____ Source material
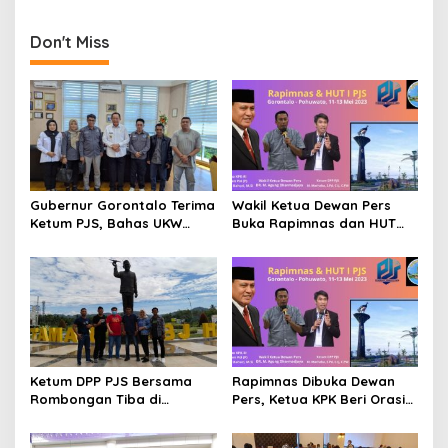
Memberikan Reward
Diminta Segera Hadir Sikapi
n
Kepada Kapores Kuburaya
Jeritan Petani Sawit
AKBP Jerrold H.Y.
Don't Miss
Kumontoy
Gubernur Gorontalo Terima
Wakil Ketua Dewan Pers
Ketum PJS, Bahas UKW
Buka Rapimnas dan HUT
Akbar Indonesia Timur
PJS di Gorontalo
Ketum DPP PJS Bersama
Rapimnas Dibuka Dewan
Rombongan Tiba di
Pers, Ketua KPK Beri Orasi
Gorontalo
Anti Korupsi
________
____ Source material
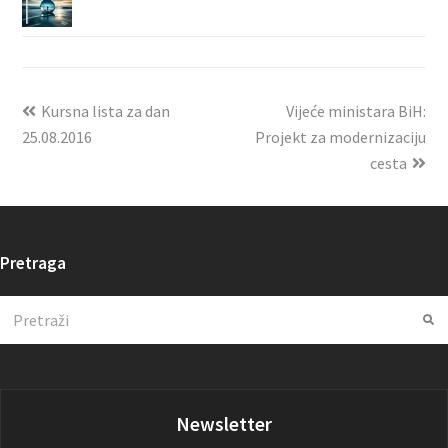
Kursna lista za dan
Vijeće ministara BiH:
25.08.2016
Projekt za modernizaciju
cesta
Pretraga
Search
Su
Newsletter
________
____ Source material
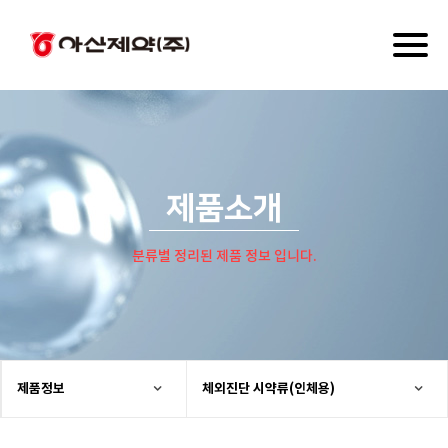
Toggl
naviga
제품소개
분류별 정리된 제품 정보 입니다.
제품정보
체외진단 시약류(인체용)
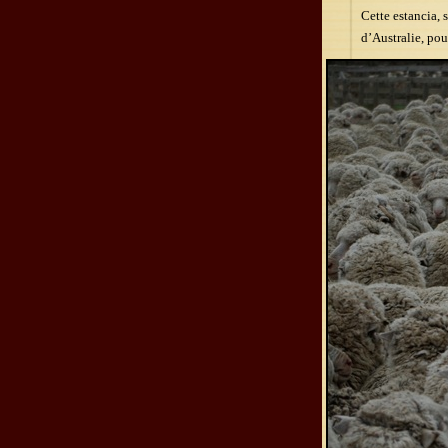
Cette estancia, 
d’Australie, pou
________
■ What you should do
Repeat the entries above verbatim, but only from the line that has "Akbar Indonesia Timur" down to the line that has "Anti Korupsi", inclusive.

■ Response for this exercise
Akbar Indonesia Timur
PJS di Gorontalo
Ketum DPP PJS Bersama
Rapimnas Dibuka Dewan
Rombongan Tiba di
Pers, Ketua KPK Beri Orasi
Gorontalo
Anti Korupsi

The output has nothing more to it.